Servers… Both a joy and a pain. This week my server has just been a pain though… What should’ve been a relaxing night with some easy peasy hard drive replacements quickly turned into hours of downtime and lots of yelling and screaming :(
During my holiday stay (at Tropical Islands in Germany, pictures can be found here), I decided I’d replace the last 3 500 GB drives in my server array (don’t ask me why I was thinking about my server on holiday). So, as soon as I got home, I decided to look around and order some of those beautiful WD Red drives. I considered upgrading my parity drive as well, but I’d have to buy 3 TB models and that seemed like more of a hassle than I was willing to take on at the moment. (I should have.)
So, the drives arrived, I ran a quick benchmark followed by a quick drive test and all seemed fine with the first drive. At this point, I decide to open up the server and replace the first 500 GB hard drive. After a lot of gymnastics (trying to read drive labels while the drives are in the drive bays) I finally figured out which drive I should replace and I went to work on that drive. I was careful not to touch any of the other cables to avoid accidentally unplugging them and I thought I had done a good job. I remember thinking: “Drive replaced, cables still connected, not much hassle so far. Let’s turn it on”. And so I did.

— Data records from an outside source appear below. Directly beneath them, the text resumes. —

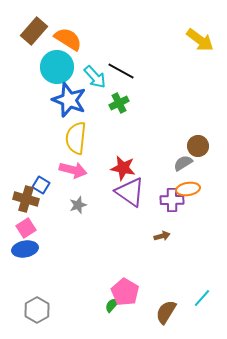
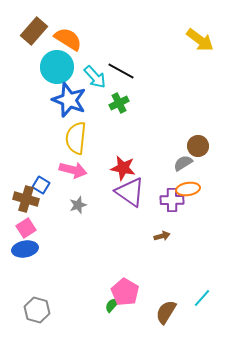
gray hexagon: rotated 15 degrees counterclockwise
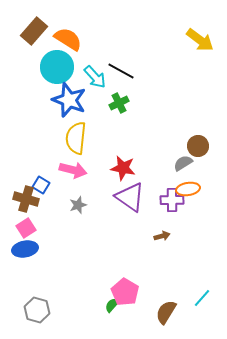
purple triangle: moved 5 px down
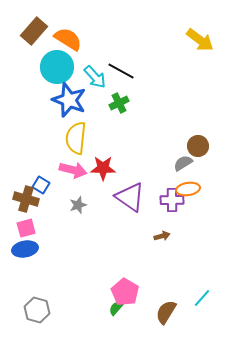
red star: moved 20 px left; rotated 10 degrees counterclockwise
pink square: rotated 18 degrees clockwise
green semicircle: moved 4 px right, 3 px down
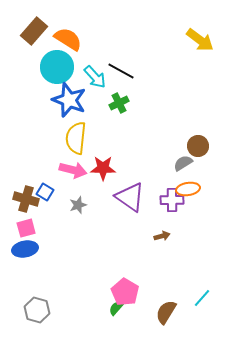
blue square: moved 4 px right, 7 px down
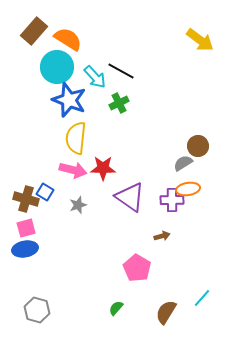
pink pentagon: moved 12 px right, 24 px up
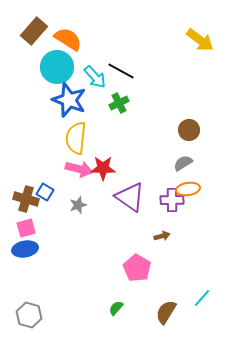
brown circle: moved 9 px left, 16 px up
pink arrow: moved 6 px right, 1 px up
gray hexagon: moved 8 px left, 5 px down
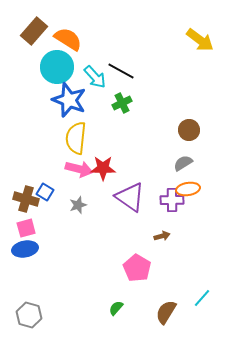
green cross: moved 3 px right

My good mood was rudely interrupted by a loud beep followed by three, rapid, beeps. At first, I thought it was the regular old “fan not spinning” error (I use several ways to limit fan speed) but on further inspection, I realised that the fan was spinning just fine. Things were about to turn bad…

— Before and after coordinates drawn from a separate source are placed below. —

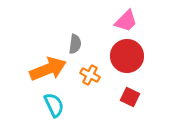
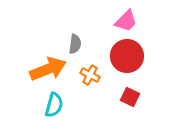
cyan semicircle: rotated 40 degrees clockwise
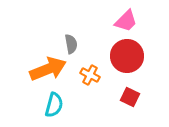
gray semicircle: moved 4 px left; rotated 18 degrees counterclockwise
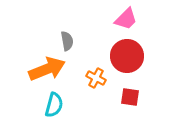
pink trapezoid: moved 2 px up
gray semicircle: moved 4 px left, 3 px up
orange arrow: moved 1 px left
orange cross: moved 6 px right, 3 px down
red square: rotated 18 degrees counterclockwise
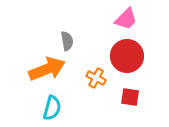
cyan semicircle: moved 2 px left, 3 px down
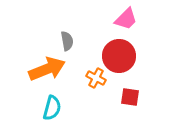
red circle: moved 8 px left
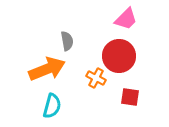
cyan semicircle: moved 2 px up
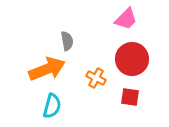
red circle: moved 13 px right, 3 px down
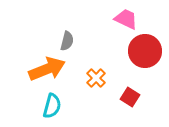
pink trapezoid: rotated 110 degrees counterclockwise
gray semicircle: rotated 24 degrees clockwise
red circle: moved 13 px right, 8 px up
orange cross: rotated 18 degrees clockwise
red square: rotated 24 degrees clockwise
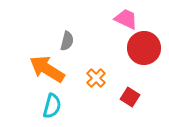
red circle: moved 1 px left, 3 px up
orange arrow: rotated 126 degrees counterclockwise
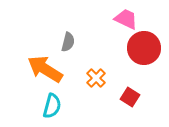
gray semicircle: moved 1 px right, 1 px down
orange arrow: moved 2 px left
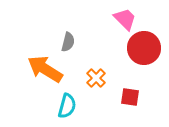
pink trapezoid: moved 1 px left; rotated 20 degrees clockwise
red square: rotated 24 degrees counterclockwise
cyan semicircle: moved 15 px right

The drive I had inserted was fine, the OS picked it up and it was performing well. One of the other drives had failed though… So I shut it back down, reconnected the old drive (the one I replaced) and replaced the failing drive with a brand new one. A parity sync is necessary at this point.. Sigh..
After replacing the “failed” drive and letting the machine run for a while I got an email from my server, emails from my server are usually bad, stating that a drive had failed. At first, I was going to dismiss it as I had just replaced one and figured the email was simply delayed. Upon closer inspection, I found out that another hard drive had failed! So I logged back into the server and inspected the problem. The new drive had failed… even though it previously passed my tests with flying colours!

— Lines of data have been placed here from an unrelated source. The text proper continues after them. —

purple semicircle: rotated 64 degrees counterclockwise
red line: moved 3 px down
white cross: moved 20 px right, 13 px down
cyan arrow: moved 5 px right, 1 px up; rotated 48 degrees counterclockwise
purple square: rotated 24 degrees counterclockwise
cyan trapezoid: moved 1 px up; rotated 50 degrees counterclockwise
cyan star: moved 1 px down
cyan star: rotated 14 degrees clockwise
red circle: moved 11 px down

Something was up… and after countless hours of fighting with my server I finally figured it out. The SATA port on the controller was faulty. It didn’t error, it didn’t smoke, it looked fine. It even held on to the cable just fine (cause of those tiny little lips on SATA cables) so it was kinda hard to find out that the SATA port was faulty.
So, with a way to reproducibly “fail” known good drives it was just a matter of plugging the SATA cable into another port and go on with my day… or so I thought…
Little did I know that my server had used up all its SATA ports! I didn’t have a single one left! In the end, I had to go out, pay way too much for a raid card that I didn’t need and work on the server till dawn in order to fix my mistakes.
Please don’t make the same mistake… make sure you have a replacement SATA port (or raid card for that matter).
Live and Learn I guess, Live. And. Learn.